Re: RATE Vol. II

From: Rich Blinne <rich.blinne@gmail.com>
Date: Wed May 24 2006 - 14:40:11 EDT

On 5/24/06, Janice Matchett <janmatch@earthlink.net> wrote:
>
> At 07:08 AM 5/24/2006, Jack Haas wrote:
>
> We might call it /God Did it But When? /to go with the book /God Did It But
> How?
>
> @ That is exactly how the subject should be presented to conservative,
> professing Christians if you want them to be open to hearing what you have
> to say.
>
> But you're dead in the water before you even get out of the box if you
> present it to them with papers written by people who admire, promote, or are
> sympathetic to, any of the radical leftist organizations like Moveon.org or
> people like Jim Wallis.
>
> If you don't believe me, just wait and see.
>

When Cal Thomas interviewed Jim Wallis on his Fox News show, After
Hours, Thomas granted Wallis' point that the evangelicals are too
narrow as what issues are important. Thomas then went on to show that
Wallis was just as narrow in his issues on the left as any on the
so-called Religious Right. Thomas in no way could be characterized as
promoting Wallis' agenda, but he was sympathetic to his argument
seeing that being too narrow in applying Scripture was unbiblical.
The same can be said of Rick Warren who listened to the issue on
climate change knowing that many environmental proponents are New
Agers. Jesse Helms listened to and supported liberal singer Bono's
appeal on AIDS in 2001.

Whether it is the apolitical Warren or the conservative Thomas or
Helms, I am confident of the honest persuit of truth of a great number
of my evangelical brothers and sisters. Like the examples above they
do not immediately discount something merely because it is promoted by
people who are on the left particularly if those people on the left
are also professed believers. Rather, they measure the idea against
Scripture and then make their judgment. To do otherwise is to commit
what is known as the genetic fallacy, herein defined as the irrelevant
appraisal of something based on its origin.

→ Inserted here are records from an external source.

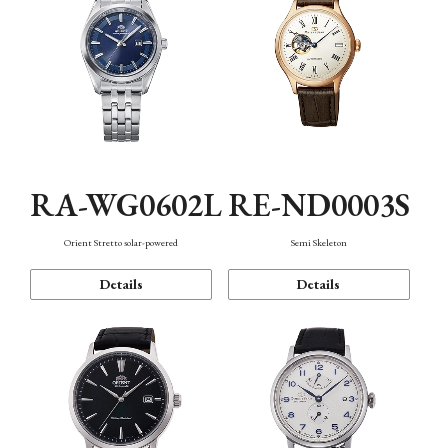
RA-WG0602L
RE-ND0003S
Orient Stretto solar-powered
Semi Skeleton
Details
Details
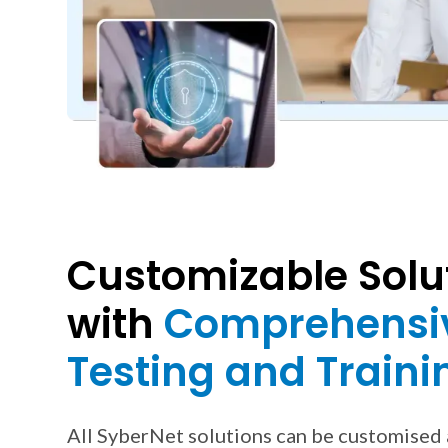
Customizable Solu
with
Comprehensi
Testing and Traini
All SyberNet solutions can be customised 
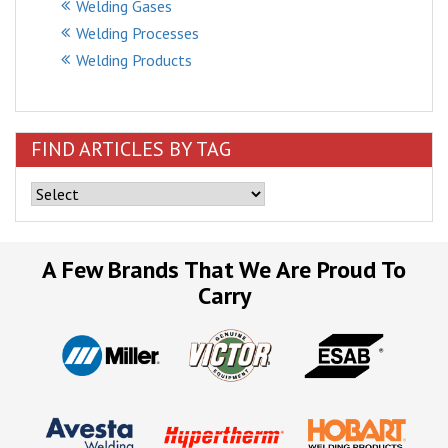
Welding Gases
Welding Processes
Welding Products
FIND ARTICLES BY TAG
A Few Brands That We Are Proud To
Carry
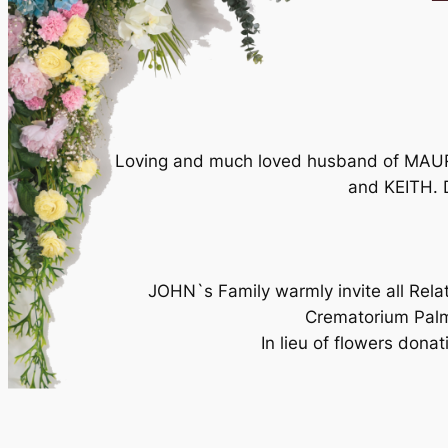
Loving and much loved husband of MAURE
and KEITH. 
JOHN`s Family warmly invite all Rela
Crematorium Pal
In lieu of flowers donat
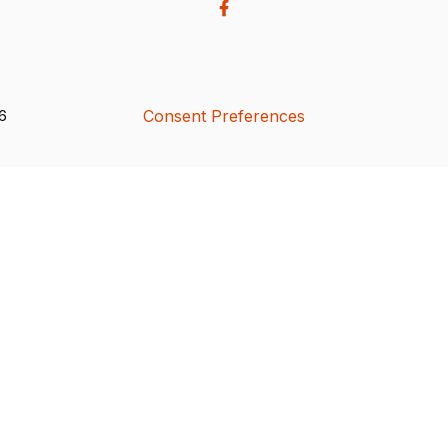
Consent Preferences
26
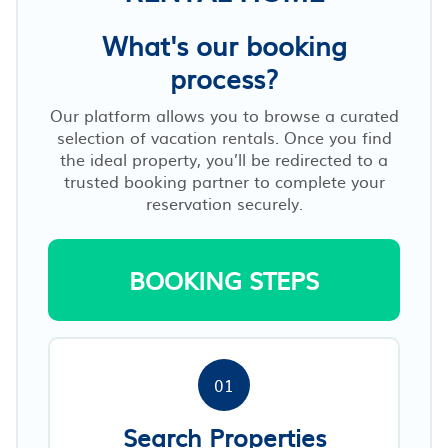
What's our booking
process?
Our platform allows you to browse a curated
selection of vacation rentals. Once you find
the ideal property, you’ll be redirected to a
trusted booking partner to complete your
reservation securely.
BOOKING STEPS
01
Search Properties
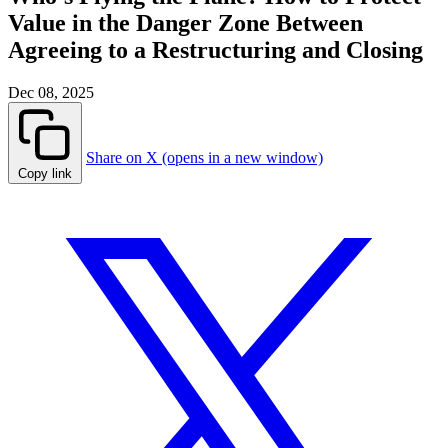
Value in the Danger Zone Between
Agreeing to a Restructuring and Closing
Dec 08, 2025
Share on X (opens in a new window)
Copy link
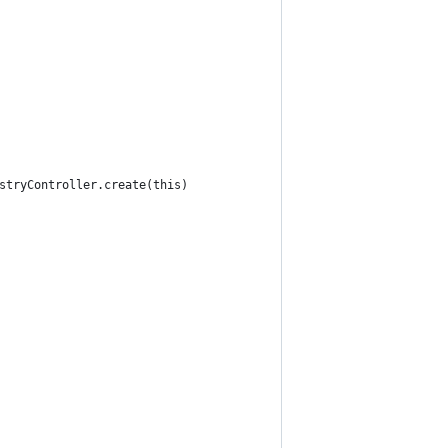
stryController.create(this)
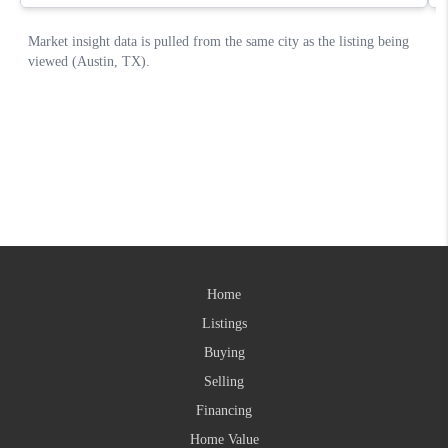
Home
Listings
Buying
Selling
Financing
Home Value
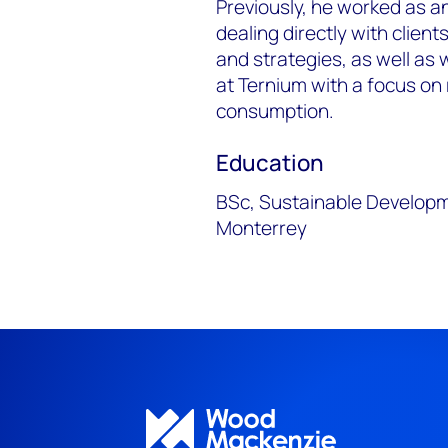
Previously, he worked as 
dealing directly with client
and strategies, as well as 
at Ternium with a focus on
consumption.
Education
BSc, Sustainable Developm
Monterrey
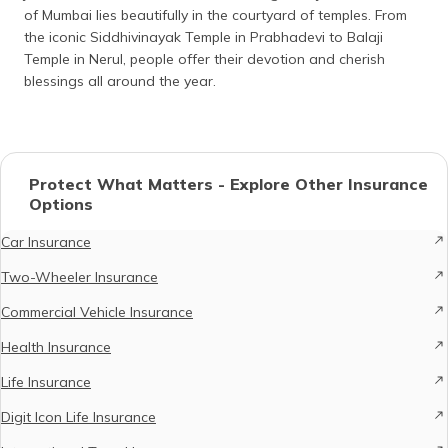
of Mumbai lies beautifully in the courtyard of temples. From
the iconic Siddhivinayak Temple in Prabhadevi to Balaji
Temple in Nerul, people offer their devotion and cherish
blessings all around the year.
Protect What Matters - Explore Other Insurance
Options
Car Insurance
Two-Wheeler Insurance
Commercial Vehicle Insurance
Health Insurance
Life Insurance
Digit Icon Life Insurance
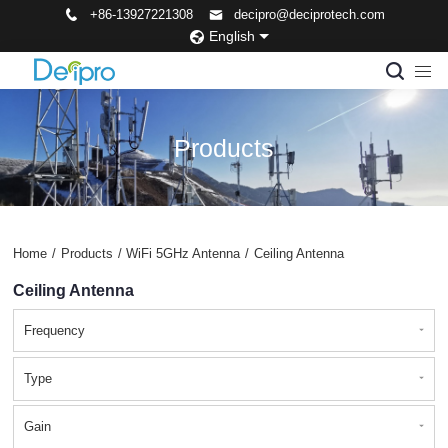
+86-13927221308
decipro@deciprotech.com
English
Products
Home
/
Products
/
WiFi 5GHz Antenna
/
Ceiling Antenna
Ceiling Antenna
Frequency
Type
Gain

My concern is keep from falling those brothers and sisters who have a
spiritual crisis caused by YEC. This crisis visits those evangelicals
who actually listen to those outside of their insular group. Janice
has good reason for her advise, however. There are evangelicals who do
commit the genetic fallacy. The good news is they probably won't have
a spiritual crisis because they are not considering outside opinions
-- including ours -- which might cause cognitive dissonance. It is
probably good to adopt Janice's suggestion as prudent but it probably
won't make a big difference either way as those evangelicals who will
give outside opinions due consideration won't be as bothered by who
says the truth as long as it is the truth.

Note: if I misinterpreted Janice and she is saying instead do not
promote leftist agendas (or any agenda for that matter) in the
document then that would truly be a deal breaker.